(Stored items)
····················

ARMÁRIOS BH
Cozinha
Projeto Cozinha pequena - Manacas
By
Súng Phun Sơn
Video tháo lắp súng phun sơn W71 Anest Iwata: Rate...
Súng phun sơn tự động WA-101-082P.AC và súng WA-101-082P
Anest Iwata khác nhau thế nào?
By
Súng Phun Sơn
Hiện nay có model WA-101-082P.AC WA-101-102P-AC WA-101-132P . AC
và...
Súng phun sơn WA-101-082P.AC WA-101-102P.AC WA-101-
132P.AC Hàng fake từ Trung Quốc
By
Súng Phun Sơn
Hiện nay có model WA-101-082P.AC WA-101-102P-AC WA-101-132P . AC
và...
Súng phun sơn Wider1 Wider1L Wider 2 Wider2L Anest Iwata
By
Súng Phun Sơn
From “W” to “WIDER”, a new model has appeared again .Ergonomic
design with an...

····················

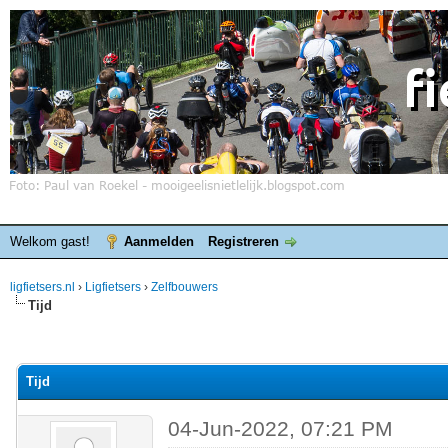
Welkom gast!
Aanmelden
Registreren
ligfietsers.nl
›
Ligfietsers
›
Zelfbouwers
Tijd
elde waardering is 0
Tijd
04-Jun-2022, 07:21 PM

····················

**Exercise:** The lines in the records above that include the word "Anest" must be copied out.

**Solution to this exercise:**
Video tháo lắp súng phun sơn W71 Anest Iwata: Rate...
Anest Iwata khác nhau thế nào?
Súng phun sơn Wider1 Wider1L Wider 2 Wider2L Anest Iwata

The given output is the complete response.